About this exercise →
Below are records that hold pictures; write out only the lines from their start through the line with "ебе же можно лишь хуже сделать.", exactly, and drop the pictures.

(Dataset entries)
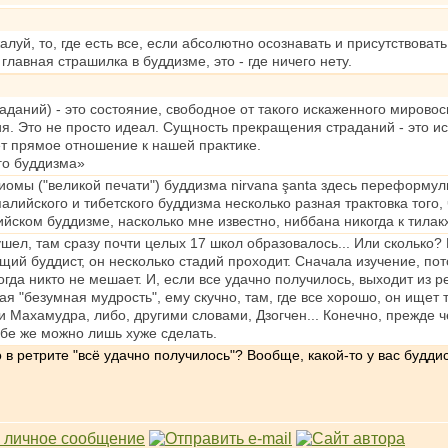
алуй, то, где есть все, если абсолютно осознавать и присутствовать
лавная страшилка в буддизме, это - где ничего нету.
даний) - это состояние, свободное от такого искаженного мировос
я. Это не просто идеал. Сущность прекращения страданий - это и
ет прямое отношение к нашей практике.
го буддизма»
иомы ("великой печати") буддизма nirvana şanta здесь переформули
 палийского и тибетского буддизма несколько разная трактовка того
йском буддизме, насколько мне известно, ниббана никогда к тилак
 ушел, там сразу почти целых 17 школ образовалось... Или сколько
щий буддист, он несколько стадий проходит. Сначала изучение, по
гда никто не мешает. И, если все удачно получилось, выходит из ре
мая "безумная мудрость", ему скучно, там, где все хорошо, он ищет
и Махамудра, либо, другими словами, Дзогчен... Конечно, прежде ч
ебе же можно лишь хуже сделать.
 в ретрите "всё удачно получилось"? Вообще, какой-то у вас будди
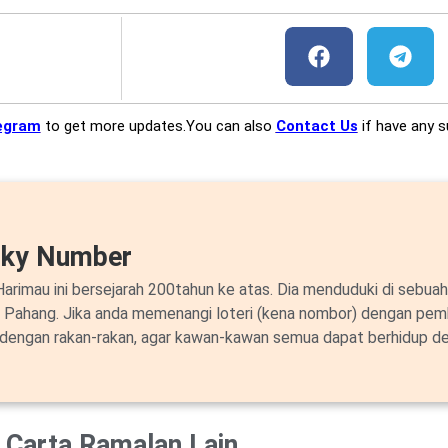
egram
to get more updates.You can also
Contact Us
if have any s
cky Number
arimau ini bersejarah 200tahun ke atas. Dia menduduki di sebuah
i Pahang. Jika anda memenangi loteri (kena nombor) dengan pem
 dengan rakan-rakan, agar kawan-kawan semua dapat berhidup de
Carta Ramalan Lain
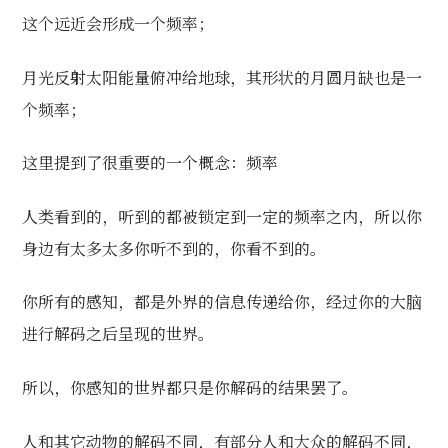
这个远近会形成一个频率；
月光反射太阳能量俯冲给地球，其形状的月圆月缺也是一
个频率；
这里提到了很重要的一个概念：频率
人类看到的，听到的都被锁定到一定的频率之内，所以你
身边有太多太多你听不到的，你看不到的。
你所有的感知，都是外界的信息传递给你，经过你的大脑
进行解码之后呈现的世界。
所以，你感知的世界都只是你解码的结果罢了。
人和其它动物的解码不同，有部分人和大众的解码不同，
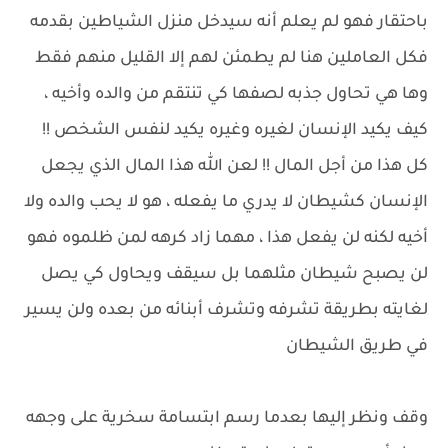
باحتقار فهو لم يعلم أنه سيدخل منزل الشياطين بقدمه
فكل العاملين هنا لم يطمئن لهم إلا القليل منهم فقط
وها هي تحاول جذبه لصفها كي تنتقم من والده وأخيه ،
كيف يكيد الإنسان لغيره وغيره يكيد لنفس الشخص !!
كل هذا من أجل المال !! لعن الله هذا المال الذي يجعل
الإنسان كشيطان لا يدري ما يفعله ، هو لا يحب والده ولا
أخيه لكنه لن يفعل هذا ، مهما زاد كرهه لمن ظلموه فهو
لن يصبح شيطان مثلهما بل سيقف ويحاول كي يصل
لغايته بطريقة تشرفه وتشرف أبنائه من بعده ولن يسير
في طريق الشيطان
وقف ونظر إليها بعدما رسم ابتسامة سخرية على وجهه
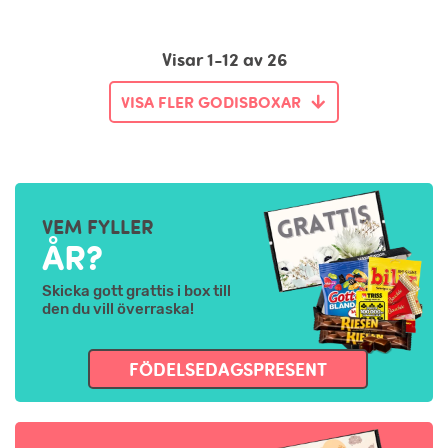
Visar 1-12 av 26
VISA FLER GODISBOXAR
VEM FYLLER
ÅR?
Skicka gott grattis i box till
den du vill överraska!
FÖDELSEDAGSPRESENT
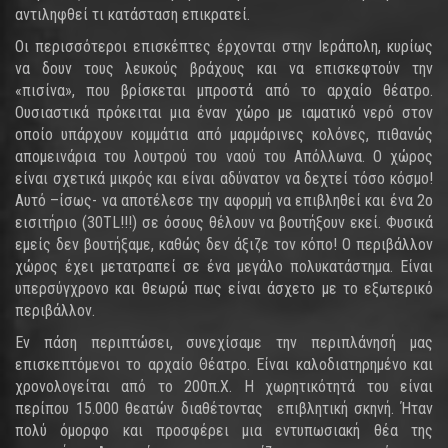
αντιληφθεί τι κατάσταση επικρατεί.
Οι περισσότεροι επισκέπτες έρχονται στην Ιεράπολη, κυρίως
να δουν τους λευκούς βράχους και να επισκεφτούν την
«πισίνα», που βρίσκεται μπροστά από το αρχαίο θέατρο.
Ουσιαστικά πρόκειται μια έναν χώρο με ιαματικό νερό στον
οποίο υπάρχουν κομμάτια από μαρμάρινες κολόνες, πιθανώς
απομεινάρια του λουτρού του ναού του Απόλλωνα. Ο χώρος
είναι σχετικά μικρός και είναι αδύνατον να δεχτεί τόσο κόσμο!
Αυτό –ίσως- να αποτέλεσε την αφορμή να επιβληθεί και ένα 2ο
εισιτήριο (30TL!!!) σε όσους θέλουν να βουτήξουν εκεί. Φυσικά
εμείς δεν βουτήξαμε, καθώς δεν άξιζε τον κόπο! Ο περιβάλλον
χώρος έχει μετατραπεί σε ένα μεγάλο πολυκατάστημα. Είναι
υπερσύγχρονο και θεωρώ πως είναι άσχετο με το εξωτερικό
περιβάλλον.
Εν πάση περιπτώσει, συνεχίσαμε την περιπλάνησή μας
επισκεπτόμενοι το αρχαίο Θέατρο. Είναι καλοδιατηρημένο και
χρονολογείται από το 200π.Χ. Η χωρητικότητά του είναι
περίπου 15.000 θεατών διαθέτοντας επιβλητική σκηνή. Ήταν
πολύ όμορφο και προσφέρει μια εντυπωσιακή θέα της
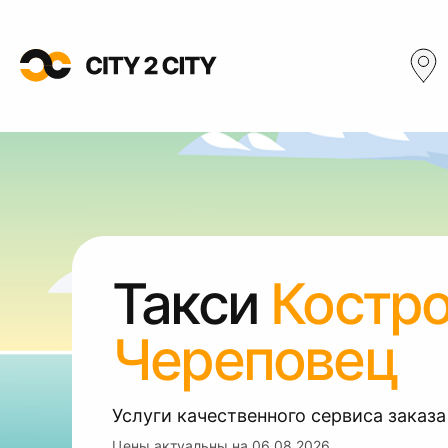
Такси
Костр
Череповец
Услуги качественного сервиса заказа
Цены актуальны на
06.08.2026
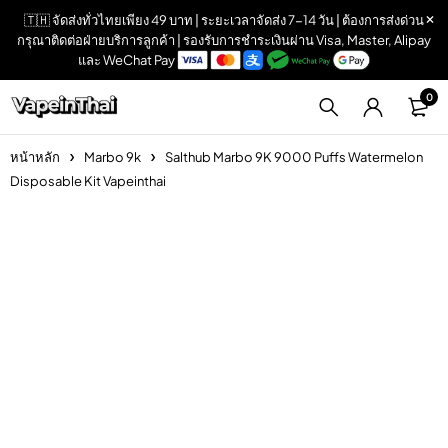
🇹🇭 จัดส่งทั่วไทยเพียง 49 บาท | ระยะเวลาจัดส่ง 7-14 วัน | ต้องการส่งด่วน
กรุณาติดต่อฝ่ายบริการลูกค้า | รองรับการชำระเงินผ่าน Visa, Master, Alipay
และ WeChat Pay
0
หน้าหลัก
Marbo 9k
Salthub Marbo 9K 9000 Puffs Watermelon
Disposable Kit Vapeinthai
Sold out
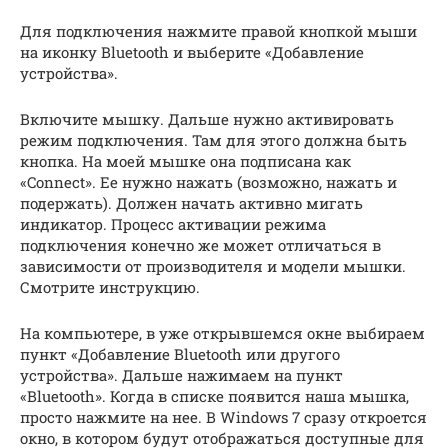
Для подключения нажмите правой кнопкой мыши
на иконку Bluetooth и выберите «Добавление
устройства».
Включите мышку. Дальше нужно активировать
режим подключения. Там для этого должна быть
кнопка. На моей мышке она подписана как
«Connect». Ее нужно нажать (возможно, нажать и
подержать). Должен начать активно мигать
индикатор. Процесс активации режима
подключения конечно же может отличаться в
зависимости от производителя и модели мышки.
Смотрите инструкцию.
На компьютере, в уже открывшемся окне выбираем
пункт «Добавление Bluetooth или другого
устройства». Дальше нажимаем на пункт
«Bluetooth». Когда в списке появится наша мышка,
просто нажмите на нее. В Windows 7 сразу откроется
окно, в котором будут отображаться доступные для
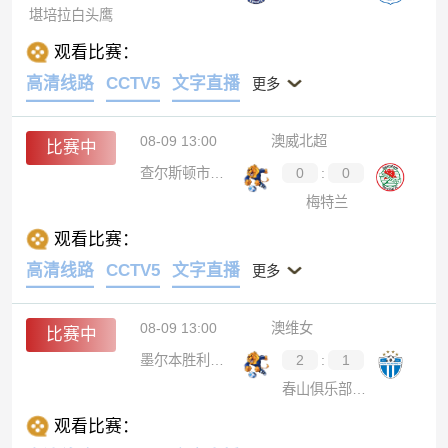
堪培拉白头鹰
观看比赛：
高清线路
CCTV5
文字直播
更多
08-09 13:00
澳威北超
比赛中
查尔斯顿市布鲁斯
0
:
0
梅特兰
观看比赛：
高清线路
CCTV5
文字直播
更多
08-09 13:00
澳维女
比赛中
墨尔本胜利青年女足
2
:
1
春山俱乐部女足
观看比赛：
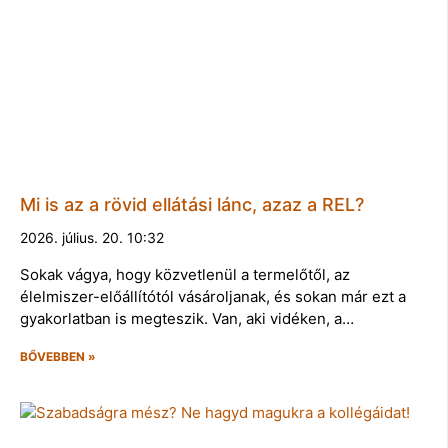
Mi is az a rövid ellátási lánc, azaz a REL?
2026. július. 20. 10:32
Sokak vágya, hogy közvetlenül a termelőtől, az
élelmiszer-előállítótól vásároljanak, és sokan már ezt a
gyakorlatban is megteszik. Van, aki vidéken, a…
BŐVEBBEN »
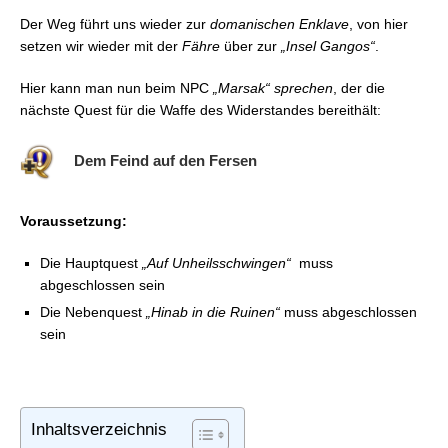
Widerstandes
Der Weg führt uns wieder zur
domanischen Enklave
, von hier
FFXIV: Königinnenwache – Der nächste Schritt
setzen wir wieder mit der
Fähre
über zur
„Insel Gangos“
.
FFXIV: Königinnenwache – Eine weitere Stufe wird
erreicht
Hier kann man nun beim NPC
„Marsak“ sprechen
, der die
FFXIV: Königinnenwache – Das wahre Potenzial der
nächste Quest für die Waffe des Widerstandes bereithält:
Waffe
Dem Feind auf den Fersen
Voraussetzung:
Die Hauptquest
„Auf Unheilsschwingen“
muss
abgeschlossen sein
Die Nebenquest
„Hinab in die Ruinen“
muss abgeschlossen
sein
Inhaltsverzeichnis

Response →
алуй, то, где есть все, если абсолютно осознавать и присутствовать
лавная страшилка в буддизме, это - где ничего нету.
даний) - это состояние, свободное от такого искаженного мировос
я. Это не просто идеал. Сущность прекращения страданий - это и
ет прямое отношение к нашей практике.
го буддизма»
иомы ("великой печати") буддизма nirvana şanta здесь переформули
 палийского и тибетского буддизма несколько разная трактовка того
йском буддизме, насколько мне известно, ниббана никогда к тилак
 ушел, там сразу почти целых 17 школ образовалось... Или сколько
щий буддист, он несколько стадий проходит. Сначала изучение, по
гда никто не мешает. И, если все удачно получилось, выходит из ре
мая "безумная мудрость", ему скучно, там, где все хорошо, он ищет
и Махамудра, либо, другими словами, Дзогчен... Конечно, прежде ч
ебе же можно лишь хуже сделать.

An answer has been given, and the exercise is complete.